Ecclesiastes 4:14

14 The young man might have come from prison to become king. Or he might have been born poor within the kingdom but still became king.

Ecclesiastes 4:14 Meaning and Commentary

Ecclesiastes 4:14

For out of prison he cometh to reign
That is, this is sometimes the case of a poor and wise child; he rises out of a low, mean, abject, obscure state and condition, to the highest dignity; from a prison house, or a place where servants are, to sit among princes, and even to have the supreme authority: so Joseph, to whose case Solomon is thought to have respect, and which is mentioned in the Midrash; who was but a young man, and poor and friendless, but wise; and was even laid in prison, though innocent and guiltless, from whence he was fetched, and became the second man in the kingdom of Egypt; so David, the youngest of Jesse's sons, was taken from the sheepfold, and set upon the throne of Israel: though Gussetius F5 interprets this of the old and foolish king, who comes out of the house or family, (Mydwoh) , of degenerate persons, as he translates the word, with a degenerate genius to rule; the allusion being to a degenerate vine; which sense agrees with ( Ecclesiastes 4:13 ) , and with what follows; whereas also [he that is] born in his kingdom becometh poor;
who is born of royal parents, born to a kingdom; is by birth heir to one, has it by inheritance, and has long possessed it; and yet, by his own misconduct, or by the rebellion of his subjects, he is dethroned and banished; or by a foreign power is taken and carried captive, and reduced to the utmost poverty, as Zedekiah, Nebuchadnezzar, and others: or if born poor, so Gussetius; with a poor genius, not capable of ruling, and so loses his kingdom, and comes to poverty.

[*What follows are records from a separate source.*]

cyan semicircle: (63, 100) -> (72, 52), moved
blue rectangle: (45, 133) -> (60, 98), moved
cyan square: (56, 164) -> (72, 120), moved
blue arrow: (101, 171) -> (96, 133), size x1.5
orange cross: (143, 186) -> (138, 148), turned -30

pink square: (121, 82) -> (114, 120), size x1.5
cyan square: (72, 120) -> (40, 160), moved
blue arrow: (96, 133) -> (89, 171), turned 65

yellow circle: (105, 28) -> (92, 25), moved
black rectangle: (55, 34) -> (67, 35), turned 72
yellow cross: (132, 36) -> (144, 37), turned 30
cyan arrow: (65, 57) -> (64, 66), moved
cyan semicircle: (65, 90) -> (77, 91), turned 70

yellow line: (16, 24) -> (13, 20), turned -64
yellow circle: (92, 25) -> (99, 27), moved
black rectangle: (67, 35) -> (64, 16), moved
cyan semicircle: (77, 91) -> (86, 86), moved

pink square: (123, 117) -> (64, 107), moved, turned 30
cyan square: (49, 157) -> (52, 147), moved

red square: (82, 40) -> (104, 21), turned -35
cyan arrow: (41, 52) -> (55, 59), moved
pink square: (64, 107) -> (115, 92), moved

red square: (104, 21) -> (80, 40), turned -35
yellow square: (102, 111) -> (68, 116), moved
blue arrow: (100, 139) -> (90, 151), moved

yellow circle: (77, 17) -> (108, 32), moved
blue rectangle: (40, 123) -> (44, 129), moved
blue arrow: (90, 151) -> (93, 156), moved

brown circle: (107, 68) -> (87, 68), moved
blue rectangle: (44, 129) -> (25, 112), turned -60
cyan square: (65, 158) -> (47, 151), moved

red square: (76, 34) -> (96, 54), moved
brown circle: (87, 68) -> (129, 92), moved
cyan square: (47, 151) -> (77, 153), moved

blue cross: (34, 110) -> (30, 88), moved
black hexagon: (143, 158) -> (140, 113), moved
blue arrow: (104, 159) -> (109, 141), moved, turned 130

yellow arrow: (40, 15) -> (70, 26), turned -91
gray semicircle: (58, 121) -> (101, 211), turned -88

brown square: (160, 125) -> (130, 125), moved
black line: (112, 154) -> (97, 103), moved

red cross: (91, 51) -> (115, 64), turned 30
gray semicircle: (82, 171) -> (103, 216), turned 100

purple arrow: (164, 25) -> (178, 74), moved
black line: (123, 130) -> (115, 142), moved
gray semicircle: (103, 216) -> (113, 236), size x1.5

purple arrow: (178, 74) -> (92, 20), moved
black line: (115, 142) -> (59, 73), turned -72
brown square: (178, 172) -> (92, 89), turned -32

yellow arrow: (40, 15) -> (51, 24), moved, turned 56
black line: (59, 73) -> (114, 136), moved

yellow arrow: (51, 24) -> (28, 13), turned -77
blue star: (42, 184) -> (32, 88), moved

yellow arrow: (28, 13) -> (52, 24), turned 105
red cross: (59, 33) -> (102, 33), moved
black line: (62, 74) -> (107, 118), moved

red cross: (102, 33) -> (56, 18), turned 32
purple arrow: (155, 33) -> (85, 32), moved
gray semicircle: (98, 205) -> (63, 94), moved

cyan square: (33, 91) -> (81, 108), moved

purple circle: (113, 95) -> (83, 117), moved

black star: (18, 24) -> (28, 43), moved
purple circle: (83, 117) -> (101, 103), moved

Or it may be rendered, "although in his kingdom he is born poor" F6; that is, though the poor and wise child is born poor in the kingdom of the old and foolish king; yet, out of this low estate, in which he is by birth, he comes and enjoys the kingdom in his room to such a strange turn of affairs are the highest honours subject: or, "for in his kingdom he is born poor" F7; even the person that is born heir to a crown is born a poor man; he comes as naked out of his mother's womb as the poorest man does; the conditions of both are equal as to birth; and therefore it need not seem strange that one out of prison should come to a kingdom. But the first sense seems best.


F5 Ebr. Comment. p. 553.
F6 (Mg yk) "quamvis etiam", Gejerus.
F7 "Nam etiam", Tigurine version, Cocceius; "quia etiam", Pagninus, Montanus, Schmidt, Rambachius, so Aben Ezra.

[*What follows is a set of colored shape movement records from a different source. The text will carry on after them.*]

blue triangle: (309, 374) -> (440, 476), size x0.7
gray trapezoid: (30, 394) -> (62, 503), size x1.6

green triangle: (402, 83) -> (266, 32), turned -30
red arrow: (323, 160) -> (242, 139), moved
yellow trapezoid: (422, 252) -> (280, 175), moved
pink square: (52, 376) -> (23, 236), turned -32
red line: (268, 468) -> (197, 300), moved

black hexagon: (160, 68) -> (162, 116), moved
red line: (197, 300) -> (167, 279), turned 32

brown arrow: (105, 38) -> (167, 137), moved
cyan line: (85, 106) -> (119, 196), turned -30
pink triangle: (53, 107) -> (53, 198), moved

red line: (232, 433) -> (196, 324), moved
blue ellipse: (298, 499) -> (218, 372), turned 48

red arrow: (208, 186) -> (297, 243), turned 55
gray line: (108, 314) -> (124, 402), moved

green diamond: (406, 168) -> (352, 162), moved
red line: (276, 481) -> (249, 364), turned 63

Ecclesiastes 4:14 In-Context

12 One person could be overpowered. But two people can stand up for themselves. And a rope made out of three cords isn't easily broken.
13 A poor but wise young man is better off than an old but foolish king. That king doesn't pay attention to a warning anymore.
14 The young man might have come from prison to become king. Or he might have been born poor within the kingdom but still became king.
15 I saw that everyone was following the young man who had become the new king.
16 At first, all of the people served him when he became king. But those who came later weren't pleased with the way he was ruling. That doesn't have any meaning either. It's like chasing the wind.